Dari sini dapat simpulkan hal-hal yang menjadi latar penyebab munculnya tuntutan akan THR. Latar belakang situasi ekonomi pada dekade 1950an adalah kemiskinan absolut yang dialami kaum buruh. Hal ini menyebabkan, sebagaimana dicatat Hawskins, posisi social ekonomi kaum buruh yang rendah didalam masyarakat umum, terutama dihadapan majikan. Kaum buruh berusaha menaikkan posisi tawarnya terhadap pengusaha.
Sekuat apapun perjuangan buruh, tuntutan akan kenaikan upah selalu menjadi persoalan yang sulit terselesaikan.
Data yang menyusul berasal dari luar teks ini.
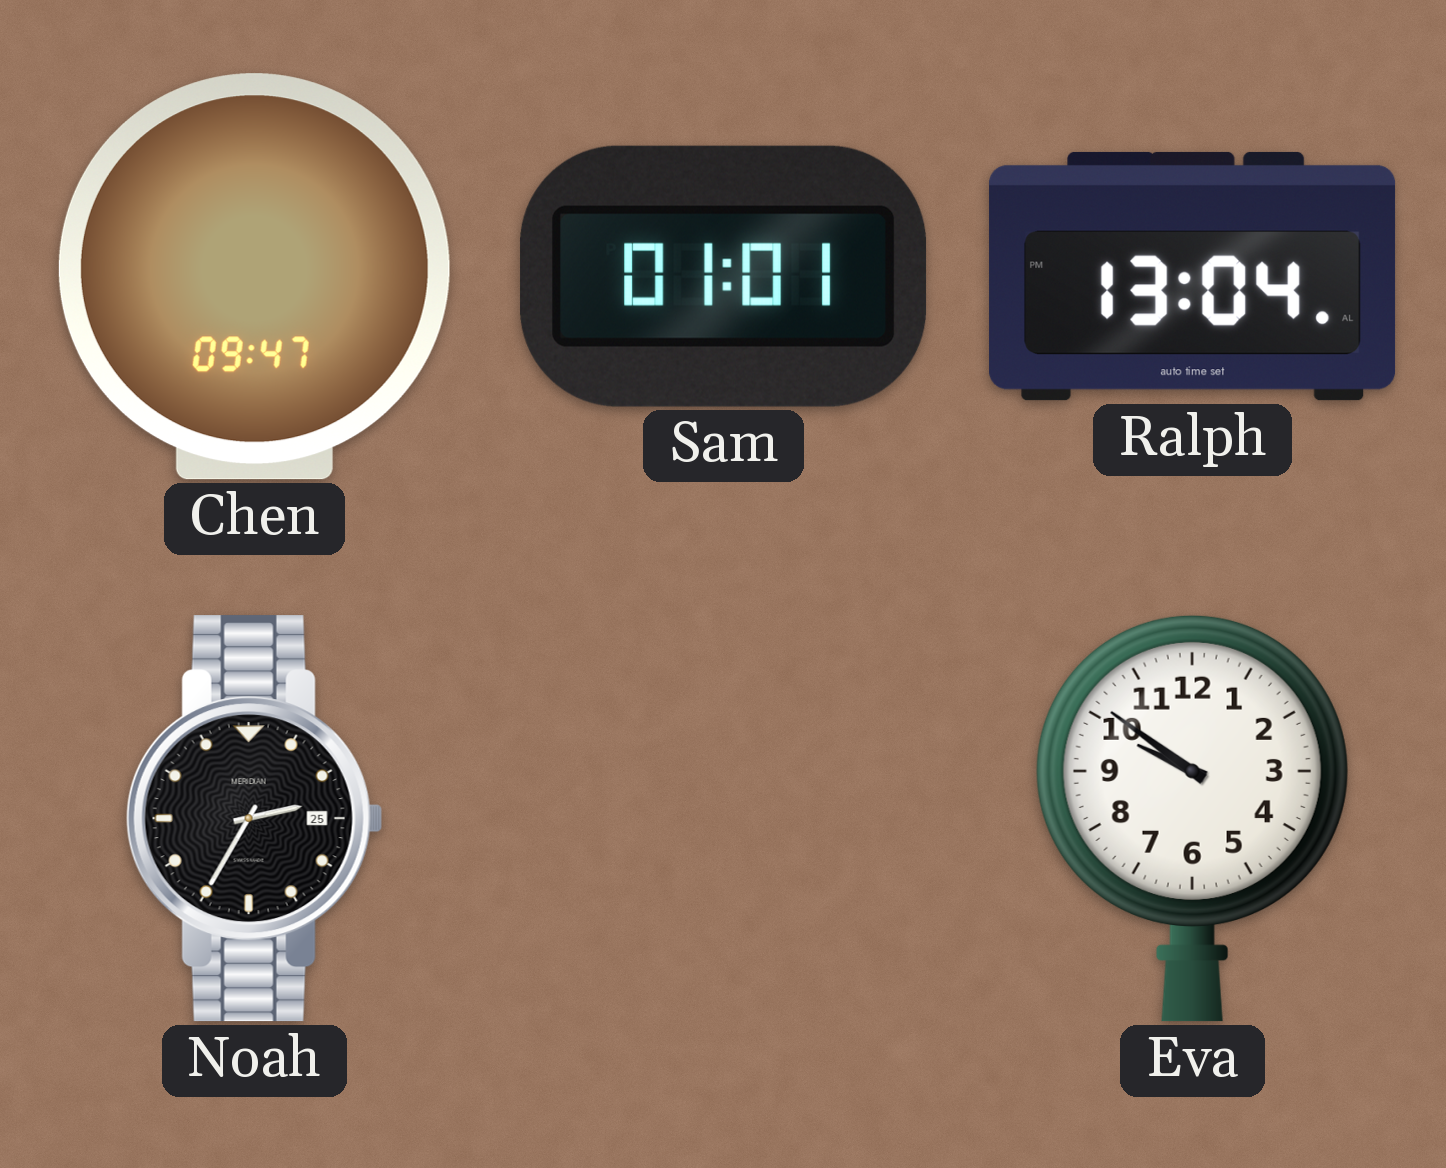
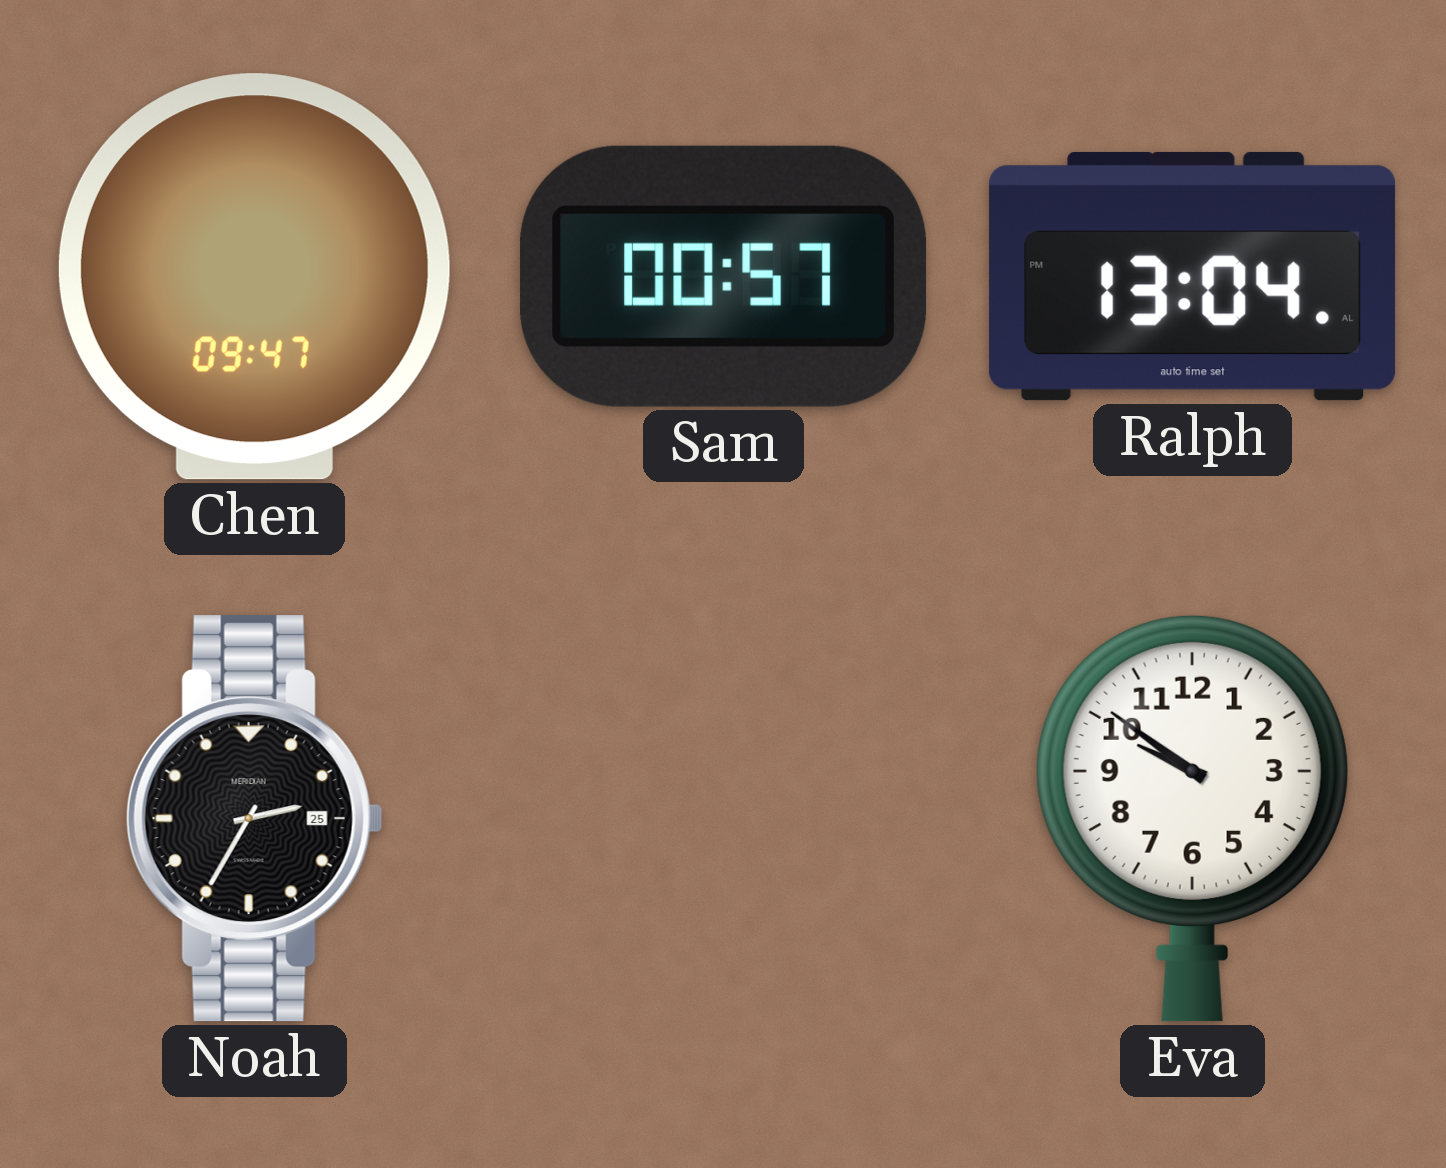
Sam: 01:01 -> 00:57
Sekalipun gerakan buruh berhasil memperjuangkan tuntutan kenaikan upah, kenaikan tersebut masih sangat rendah dibandingkan dengan kenaikan harga barang-barang pokok. Dalam situasi demikian, tuntutan akan THR muncul sebagai tuntutan yang diajukan mengikuti tuntutan kenaikan upah. Harapannya tuntutan akan THR dapat dipenuhi (dan terselesaikan) dengan lebih mudah daripada (dan terselesaikan) dengan lebih mudah daripada tuntutan kenaikan upah. Selain itu juga, dibandingkan dengan tuntutan kenaikan upah, tuntutan akan THR diperkirakan lebih dapat diterima oleh pengusaha karena dirasakan tidak membebani. Dengan demikian, tuntutan akan THR dimaksudkan sebagai tuntutan pelengkap atas tuntutan kenaikan upah.
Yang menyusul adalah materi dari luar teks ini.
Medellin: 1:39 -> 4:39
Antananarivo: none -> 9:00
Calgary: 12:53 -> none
Dengan latar belakang demikian, dapat kita pahami munculnya tuntutan akan THR sebagai upaya perbaikan nasib kaum buruh umumnya. Meski demikian, tuntutan akan THR ini tidak sepenuhnya didukung oleh pemerintah dan juga masyarakat umum. Sebagian berpendapat bahwa tuntutan akan THR justru akan semakin membebani pengusaha, terutama mereka yang termasuk dalam usaha kecil dan menengah. Dan pada gilirannya justru akan merugikan kaum buruh sendiri. Dari pihak pemerintah sendiri, persoalan tuntutan akan THR masih dilihat dalam kacamata politik-keamanan, terutama saat tuntutan itu diajukan di dalam pemogokan. Pemogokan buruh memang masih dicurigai oleh pemerintah dan penguasa militer daerah sebagai bentuk gangguan keamanan.
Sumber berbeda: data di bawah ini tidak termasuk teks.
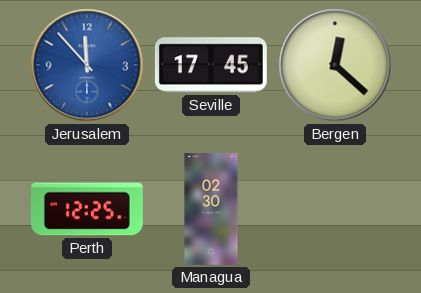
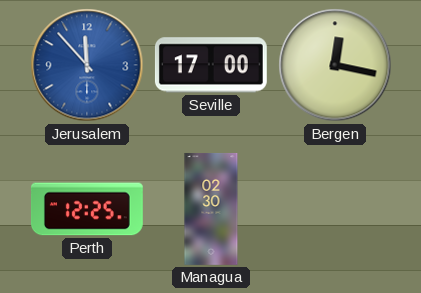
Seville: 17:45 -> 17:00
Bergen: 12:22 -> 12:17
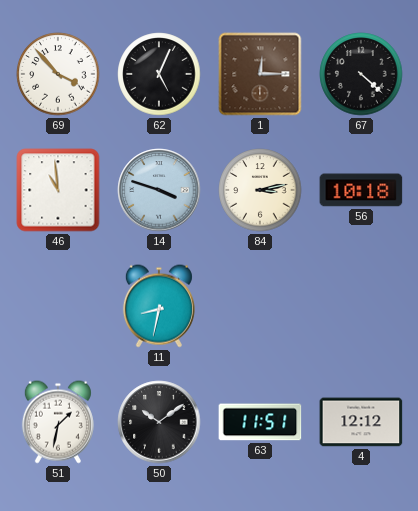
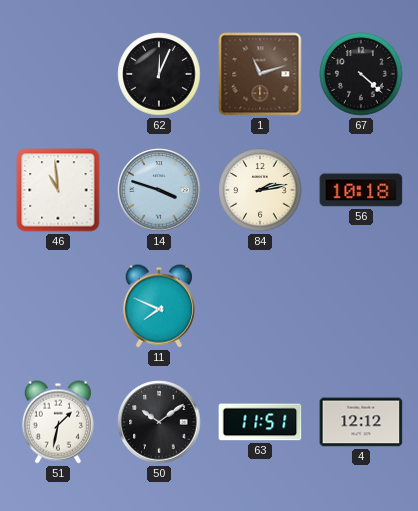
69: 3:53 -> none
62: 5:04 -> 12:04
1: 12:15 -> 11:12
84: 3:13 -> 2:13
11: 8:32 -> 7:49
Namun, sepanjang 1951-1952 masih belum ada aturan atau keputusan resmi pemerintah menyangkut THR baik soal kepastiannya sebagai salah satu hak buruh (bukan semata-mata hadiah) maupun soal ini besarannya. THR masih dianggap sebagai pemberian yang bersifat sukarela yang tidak dapat dipaksakan. Menghadapi situasi yang demikian, tuntutan akan THR tetap lantang disuarakan oleh gerakan buruh. Hal ini secara langsung juga memaksa pemerintah untuk benar-benar memperhatikan kondisi social ekonomi penghidupan buruh dan terlepas dari soal unsur kerugian perusahaan, agar berani menetapkan THR sebagai suatu kewajiban terhadap pengusaha. Di dalam perjuangan tuntutan akan THR ini, dapat kita telusuri peran sentral gerakan buruh.
SOBSI Dan Perjuangan Tuntutan Akan THR
Dalam menyuarakan tuntutan akan THR
SOBSI menjadi penggerak utama diantara serikat-serikat buruh lainnya. Sebagai organisasi buruh dengan anggota terbanyak pada masanya, SOBSI mengambil peran yang dominan dalam menyuarakan tuntutan akan THR. Tuntutan akan THR pada 1951-1952 umumnya memang masih ditangani serikat buruh di daerah. Namun mulai akhir 1952, tuntutan itu sudah manjadi dengung nasional. Menanggapi perkembangan ini, SOBSI menjadi lebih lantang. Bahkan dalam sidang Dewan Nasional ke II pada Maret 1953 di Jakarta, SOBSI berani menyuarakan agar pemberian tunjangan hari raya bagi semua buruh sebesar satu bulan gaji kotor .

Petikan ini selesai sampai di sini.